* _Supplied material_:
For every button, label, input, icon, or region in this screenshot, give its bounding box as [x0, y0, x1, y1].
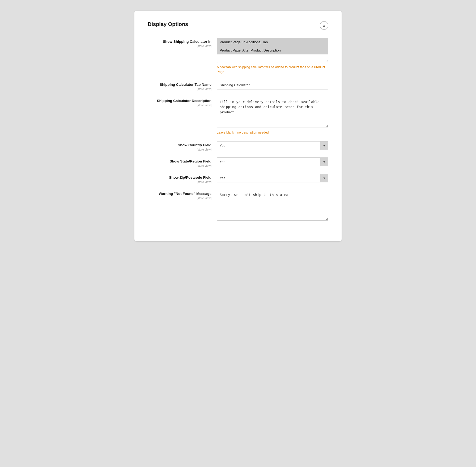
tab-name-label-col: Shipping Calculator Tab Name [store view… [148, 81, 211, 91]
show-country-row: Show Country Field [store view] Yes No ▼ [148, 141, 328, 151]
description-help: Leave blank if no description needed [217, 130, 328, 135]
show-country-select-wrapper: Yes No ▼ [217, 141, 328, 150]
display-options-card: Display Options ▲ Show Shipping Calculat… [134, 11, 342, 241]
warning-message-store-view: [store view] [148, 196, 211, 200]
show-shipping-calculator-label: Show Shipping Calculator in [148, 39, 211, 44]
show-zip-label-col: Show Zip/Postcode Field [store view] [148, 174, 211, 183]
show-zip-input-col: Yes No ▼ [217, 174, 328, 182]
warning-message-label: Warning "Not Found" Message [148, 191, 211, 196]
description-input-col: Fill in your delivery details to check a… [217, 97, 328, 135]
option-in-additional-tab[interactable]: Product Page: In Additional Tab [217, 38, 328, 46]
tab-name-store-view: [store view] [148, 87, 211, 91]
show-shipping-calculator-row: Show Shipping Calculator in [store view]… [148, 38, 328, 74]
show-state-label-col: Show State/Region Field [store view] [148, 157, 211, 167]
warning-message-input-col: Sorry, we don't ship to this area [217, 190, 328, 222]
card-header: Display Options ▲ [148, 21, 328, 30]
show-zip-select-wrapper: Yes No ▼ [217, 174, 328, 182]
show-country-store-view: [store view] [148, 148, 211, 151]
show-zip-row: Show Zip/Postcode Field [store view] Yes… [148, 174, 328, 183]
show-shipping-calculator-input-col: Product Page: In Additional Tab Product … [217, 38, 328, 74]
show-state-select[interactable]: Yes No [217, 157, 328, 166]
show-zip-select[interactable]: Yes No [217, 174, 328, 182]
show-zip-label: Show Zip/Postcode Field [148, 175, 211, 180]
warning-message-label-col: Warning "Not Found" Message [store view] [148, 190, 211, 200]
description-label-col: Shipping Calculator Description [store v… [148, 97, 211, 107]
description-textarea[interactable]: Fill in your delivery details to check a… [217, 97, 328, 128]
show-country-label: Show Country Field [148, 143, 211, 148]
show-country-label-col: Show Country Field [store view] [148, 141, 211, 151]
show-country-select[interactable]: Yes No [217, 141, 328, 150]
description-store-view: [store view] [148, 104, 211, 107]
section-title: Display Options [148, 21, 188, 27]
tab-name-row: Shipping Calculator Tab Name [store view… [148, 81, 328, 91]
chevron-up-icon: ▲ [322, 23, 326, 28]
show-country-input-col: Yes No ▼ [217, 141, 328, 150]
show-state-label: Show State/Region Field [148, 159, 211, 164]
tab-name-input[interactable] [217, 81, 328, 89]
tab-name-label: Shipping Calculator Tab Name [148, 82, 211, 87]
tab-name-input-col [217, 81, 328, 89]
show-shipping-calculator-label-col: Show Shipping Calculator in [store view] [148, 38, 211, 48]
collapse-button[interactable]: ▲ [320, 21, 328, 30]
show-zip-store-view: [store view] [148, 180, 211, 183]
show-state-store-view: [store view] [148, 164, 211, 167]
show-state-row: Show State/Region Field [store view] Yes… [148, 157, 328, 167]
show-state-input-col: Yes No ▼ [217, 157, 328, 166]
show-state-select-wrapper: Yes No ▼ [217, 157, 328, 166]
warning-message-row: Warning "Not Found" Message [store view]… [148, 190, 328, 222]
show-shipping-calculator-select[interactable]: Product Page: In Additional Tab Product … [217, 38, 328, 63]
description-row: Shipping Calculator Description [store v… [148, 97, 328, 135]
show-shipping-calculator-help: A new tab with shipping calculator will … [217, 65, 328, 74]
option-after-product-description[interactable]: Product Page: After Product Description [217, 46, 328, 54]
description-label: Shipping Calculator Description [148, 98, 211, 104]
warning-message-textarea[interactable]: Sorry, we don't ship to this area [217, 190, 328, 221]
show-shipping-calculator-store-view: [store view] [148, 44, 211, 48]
--
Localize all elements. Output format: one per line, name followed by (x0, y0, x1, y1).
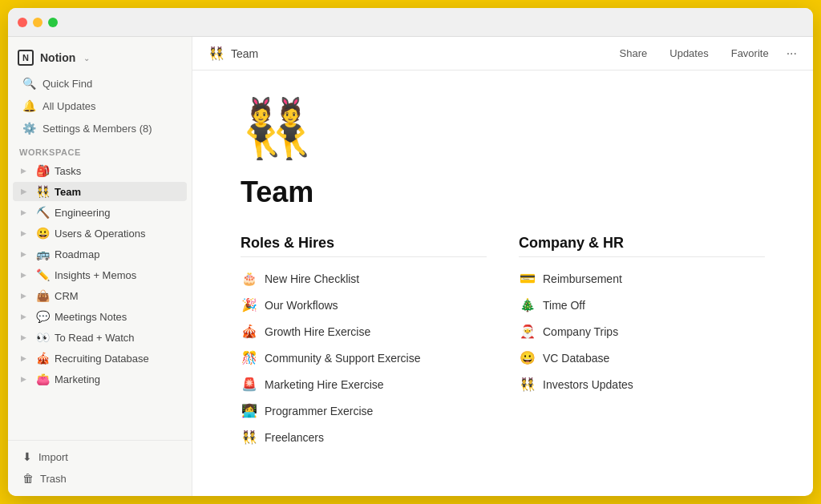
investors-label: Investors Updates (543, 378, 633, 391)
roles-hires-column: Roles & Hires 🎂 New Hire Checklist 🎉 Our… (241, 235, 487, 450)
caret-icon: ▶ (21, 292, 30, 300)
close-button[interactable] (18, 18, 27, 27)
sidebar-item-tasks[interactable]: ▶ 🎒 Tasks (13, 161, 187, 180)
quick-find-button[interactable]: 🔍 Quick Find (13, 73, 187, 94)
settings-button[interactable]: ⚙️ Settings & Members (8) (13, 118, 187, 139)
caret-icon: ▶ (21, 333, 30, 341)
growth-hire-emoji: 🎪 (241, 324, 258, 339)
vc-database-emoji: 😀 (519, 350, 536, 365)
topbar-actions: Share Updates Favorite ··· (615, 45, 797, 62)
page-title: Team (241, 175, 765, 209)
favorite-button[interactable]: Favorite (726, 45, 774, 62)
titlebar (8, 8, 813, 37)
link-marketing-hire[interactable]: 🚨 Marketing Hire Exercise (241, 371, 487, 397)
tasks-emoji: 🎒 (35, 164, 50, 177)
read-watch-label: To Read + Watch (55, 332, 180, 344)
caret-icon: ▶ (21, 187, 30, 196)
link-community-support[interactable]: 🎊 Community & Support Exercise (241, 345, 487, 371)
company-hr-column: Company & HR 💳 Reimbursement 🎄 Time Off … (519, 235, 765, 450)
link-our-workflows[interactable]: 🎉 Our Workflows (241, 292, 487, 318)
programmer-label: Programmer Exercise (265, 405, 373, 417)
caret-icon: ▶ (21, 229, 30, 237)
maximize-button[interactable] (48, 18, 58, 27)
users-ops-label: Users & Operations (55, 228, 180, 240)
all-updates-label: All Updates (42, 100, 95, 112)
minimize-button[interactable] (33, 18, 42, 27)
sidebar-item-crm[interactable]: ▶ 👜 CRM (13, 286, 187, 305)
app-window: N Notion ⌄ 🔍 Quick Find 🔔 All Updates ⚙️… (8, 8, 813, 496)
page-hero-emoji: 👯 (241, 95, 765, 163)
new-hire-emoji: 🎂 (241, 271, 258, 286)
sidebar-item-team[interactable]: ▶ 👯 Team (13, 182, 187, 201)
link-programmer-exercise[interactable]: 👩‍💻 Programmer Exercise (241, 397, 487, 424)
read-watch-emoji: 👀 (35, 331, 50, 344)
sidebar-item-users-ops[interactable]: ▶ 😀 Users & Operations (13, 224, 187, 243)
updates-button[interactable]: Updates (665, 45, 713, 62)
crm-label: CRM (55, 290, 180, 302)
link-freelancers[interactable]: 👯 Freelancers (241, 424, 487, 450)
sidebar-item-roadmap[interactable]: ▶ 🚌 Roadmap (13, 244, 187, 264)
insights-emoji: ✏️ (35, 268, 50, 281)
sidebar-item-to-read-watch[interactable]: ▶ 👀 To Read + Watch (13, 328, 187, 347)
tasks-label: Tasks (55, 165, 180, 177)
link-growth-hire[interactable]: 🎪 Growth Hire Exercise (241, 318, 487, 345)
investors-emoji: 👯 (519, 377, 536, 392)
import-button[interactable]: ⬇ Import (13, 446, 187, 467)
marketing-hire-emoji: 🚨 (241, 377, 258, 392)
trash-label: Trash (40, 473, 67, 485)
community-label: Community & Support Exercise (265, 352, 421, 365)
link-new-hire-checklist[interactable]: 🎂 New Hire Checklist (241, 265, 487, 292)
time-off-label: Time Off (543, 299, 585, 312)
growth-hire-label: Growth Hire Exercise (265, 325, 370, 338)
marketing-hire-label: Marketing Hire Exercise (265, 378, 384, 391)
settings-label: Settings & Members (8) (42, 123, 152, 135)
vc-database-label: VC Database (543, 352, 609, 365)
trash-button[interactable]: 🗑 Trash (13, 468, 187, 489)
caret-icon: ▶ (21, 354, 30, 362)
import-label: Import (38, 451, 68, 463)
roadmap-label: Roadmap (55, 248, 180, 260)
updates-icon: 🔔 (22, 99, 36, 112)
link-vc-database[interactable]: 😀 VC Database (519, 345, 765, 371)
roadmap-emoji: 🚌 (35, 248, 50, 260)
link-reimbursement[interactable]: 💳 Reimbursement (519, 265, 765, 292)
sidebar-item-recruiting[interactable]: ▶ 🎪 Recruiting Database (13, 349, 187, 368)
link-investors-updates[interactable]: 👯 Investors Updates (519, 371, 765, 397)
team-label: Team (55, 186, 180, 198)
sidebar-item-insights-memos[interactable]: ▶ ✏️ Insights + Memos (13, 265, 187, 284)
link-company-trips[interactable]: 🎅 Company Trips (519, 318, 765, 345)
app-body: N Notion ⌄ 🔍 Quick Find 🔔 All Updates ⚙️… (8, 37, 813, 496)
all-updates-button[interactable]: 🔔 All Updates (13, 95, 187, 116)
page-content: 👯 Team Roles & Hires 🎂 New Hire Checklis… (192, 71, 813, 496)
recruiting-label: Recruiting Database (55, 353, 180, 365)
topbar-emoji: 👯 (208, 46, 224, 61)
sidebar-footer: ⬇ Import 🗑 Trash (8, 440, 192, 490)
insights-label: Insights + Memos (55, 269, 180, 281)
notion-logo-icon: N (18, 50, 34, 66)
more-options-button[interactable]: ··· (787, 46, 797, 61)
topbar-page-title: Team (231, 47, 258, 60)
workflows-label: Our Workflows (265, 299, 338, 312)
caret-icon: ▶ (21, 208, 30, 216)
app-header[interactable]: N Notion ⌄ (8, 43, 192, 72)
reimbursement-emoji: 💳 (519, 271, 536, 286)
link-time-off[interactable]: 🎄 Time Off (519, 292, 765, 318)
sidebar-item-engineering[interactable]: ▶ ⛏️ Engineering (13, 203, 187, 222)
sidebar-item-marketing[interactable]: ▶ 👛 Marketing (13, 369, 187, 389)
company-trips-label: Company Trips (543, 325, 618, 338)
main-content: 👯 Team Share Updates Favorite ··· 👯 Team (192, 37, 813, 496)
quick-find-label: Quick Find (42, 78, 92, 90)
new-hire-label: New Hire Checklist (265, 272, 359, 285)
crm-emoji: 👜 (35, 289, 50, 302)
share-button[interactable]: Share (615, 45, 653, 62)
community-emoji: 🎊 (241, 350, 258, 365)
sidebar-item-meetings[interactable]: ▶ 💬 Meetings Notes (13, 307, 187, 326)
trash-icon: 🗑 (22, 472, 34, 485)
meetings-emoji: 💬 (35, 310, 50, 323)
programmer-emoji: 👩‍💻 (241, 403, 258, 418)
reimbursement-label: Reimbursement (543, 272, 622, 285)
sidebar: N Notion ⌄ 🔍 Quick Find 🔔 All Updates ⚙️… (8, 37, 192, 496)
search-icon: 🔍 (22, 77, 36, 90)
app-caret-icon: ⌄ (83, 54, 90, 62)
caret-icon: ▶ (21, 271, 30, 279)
* * *
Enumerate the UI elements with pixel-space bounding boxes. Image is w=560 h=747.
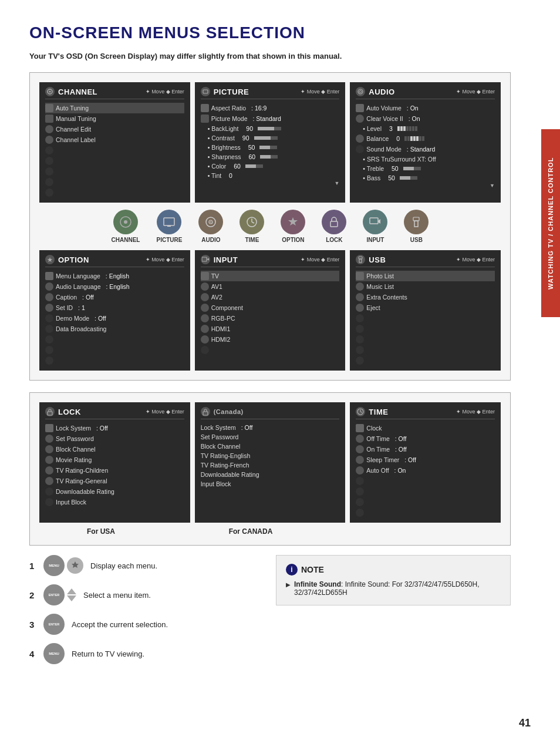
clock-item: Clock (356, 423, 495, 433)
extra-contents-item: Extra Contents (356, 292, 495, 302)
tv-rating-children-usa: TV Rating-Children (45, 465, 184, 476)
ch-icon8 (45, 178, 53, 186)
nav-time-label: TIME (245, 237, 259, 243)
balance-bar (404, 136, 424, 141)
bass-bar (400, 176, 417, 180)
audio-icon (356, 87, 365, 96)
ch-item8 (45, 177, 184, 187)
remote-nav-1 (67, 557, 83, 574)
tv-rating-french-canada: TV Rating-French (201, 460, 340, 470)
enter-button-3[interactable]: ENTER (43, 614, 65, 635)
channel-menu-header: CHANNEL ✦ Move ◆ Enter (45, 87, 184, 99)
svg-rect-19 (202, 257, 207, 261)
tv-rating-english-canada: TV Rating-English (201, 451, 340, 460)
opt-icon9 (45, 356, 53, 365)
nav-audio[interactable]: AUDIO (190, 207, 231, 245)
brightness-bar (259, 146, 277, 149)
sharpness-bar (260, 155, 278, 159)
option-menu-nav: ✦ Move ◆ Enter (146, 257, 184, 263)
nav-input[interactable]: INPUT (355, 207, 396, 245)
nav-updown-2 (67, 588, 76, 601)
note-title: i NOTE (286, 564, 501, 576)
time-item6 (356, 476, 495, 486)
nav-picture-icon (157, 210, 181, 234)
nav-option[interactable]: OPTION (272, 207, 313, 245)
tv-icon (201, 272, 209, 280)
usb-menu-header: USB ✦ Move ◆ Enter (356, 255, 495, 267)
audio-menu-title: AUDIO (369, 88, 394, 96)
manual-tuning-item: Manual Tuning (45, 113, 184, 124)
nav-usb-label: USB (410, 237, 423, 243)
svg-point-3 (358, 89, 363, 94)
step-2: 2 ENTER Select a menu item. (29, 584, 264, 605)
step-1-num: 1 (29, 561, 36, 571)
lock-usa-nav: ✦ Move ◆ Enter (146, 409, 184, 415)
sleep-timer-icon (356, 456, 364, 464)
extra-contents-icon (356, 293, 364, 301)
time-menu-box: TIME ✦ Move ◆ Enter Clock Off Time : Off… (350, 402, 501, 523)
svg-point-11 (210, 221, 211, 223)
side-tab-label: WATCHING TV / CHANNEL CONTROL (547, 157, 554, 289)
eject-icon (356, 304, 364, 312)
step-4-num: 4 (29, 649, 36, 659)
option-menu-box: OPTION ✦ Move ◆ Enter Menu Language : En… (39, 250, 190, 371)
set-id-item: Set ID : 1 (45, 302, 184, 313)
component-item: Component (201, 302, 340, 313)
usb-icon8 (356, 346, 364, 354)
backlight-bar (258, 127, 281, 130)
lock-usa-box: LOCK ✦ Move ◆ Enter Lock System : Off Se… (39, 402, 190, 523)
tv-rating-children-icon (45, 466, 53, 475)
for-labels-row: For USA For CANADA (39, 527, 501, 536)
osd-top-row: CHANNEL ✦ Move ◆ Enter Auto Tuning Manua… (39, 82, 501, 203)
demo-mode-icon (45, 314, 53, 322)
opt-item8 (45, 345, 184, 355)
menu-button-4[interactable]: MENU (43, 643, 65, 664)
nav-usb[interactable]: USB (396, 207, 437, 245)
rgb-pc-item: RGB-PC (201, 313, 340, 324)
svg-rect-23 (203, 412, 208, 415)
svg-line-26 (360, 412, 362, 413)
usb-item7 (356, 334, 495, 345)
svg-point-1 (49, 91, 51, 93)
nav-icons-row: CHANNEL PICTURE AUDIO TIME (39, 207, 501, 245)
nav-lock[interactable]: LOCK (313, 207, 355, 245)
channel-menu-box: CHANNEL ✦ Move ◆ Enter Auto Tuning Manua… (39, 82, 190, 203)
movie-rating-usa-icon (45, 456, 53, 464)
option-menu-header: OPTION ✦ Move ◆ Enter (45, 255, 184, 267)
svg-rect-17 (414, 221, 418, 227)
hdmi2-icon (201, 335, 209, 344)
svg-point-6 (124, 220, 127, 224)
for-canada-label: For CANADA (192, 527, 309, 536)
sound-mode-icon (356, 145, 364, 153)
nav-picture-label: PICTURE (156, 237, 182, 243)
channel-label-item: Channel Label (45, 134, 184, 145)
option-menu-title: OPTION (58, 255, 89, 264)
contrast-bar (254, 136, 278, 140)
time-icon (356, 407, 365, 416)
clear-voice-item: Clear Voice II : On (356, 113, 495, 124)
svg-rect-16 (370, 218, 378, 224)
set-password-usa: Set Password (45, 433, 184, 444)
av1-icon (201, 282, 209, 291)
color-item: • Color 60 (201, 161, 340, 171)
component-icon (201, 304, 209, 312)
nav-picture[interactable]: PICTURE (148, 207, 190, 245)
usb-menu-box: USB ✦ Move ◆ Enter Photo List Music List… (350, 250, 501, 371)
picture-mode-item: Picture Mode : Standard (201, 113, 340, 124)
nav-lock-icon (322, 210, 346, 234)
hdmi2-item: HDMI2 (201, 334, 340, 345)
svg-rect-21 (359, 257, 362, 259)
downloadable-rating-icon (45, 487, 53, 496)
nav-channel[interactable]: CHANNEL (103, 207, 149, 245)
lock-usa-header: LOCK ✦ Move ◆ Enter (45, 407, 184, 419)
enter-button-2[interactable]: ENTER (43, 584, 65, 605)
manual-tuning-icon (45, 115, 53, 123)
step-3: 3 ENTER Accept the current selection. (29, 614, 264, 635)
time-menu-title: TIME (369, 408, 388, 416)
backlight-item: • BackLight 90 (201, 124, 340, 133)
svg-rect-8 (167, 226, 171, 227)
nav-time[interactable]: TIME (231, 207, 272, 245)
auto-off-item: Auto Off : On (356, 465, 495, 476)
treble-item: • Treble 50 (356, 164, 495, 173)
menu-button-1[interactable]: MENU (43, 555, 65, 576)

* _Exercise instructions_: Filter the listing above for lines with the word "Clock", and copy each one you find.

* _Solved exercise_:
clock-item: Clock (356, 423, 495, 433)
time-menu-box: TIME ✦ Move ◆ Enter Clock Off Time : Off… (350, 402, 501, 523)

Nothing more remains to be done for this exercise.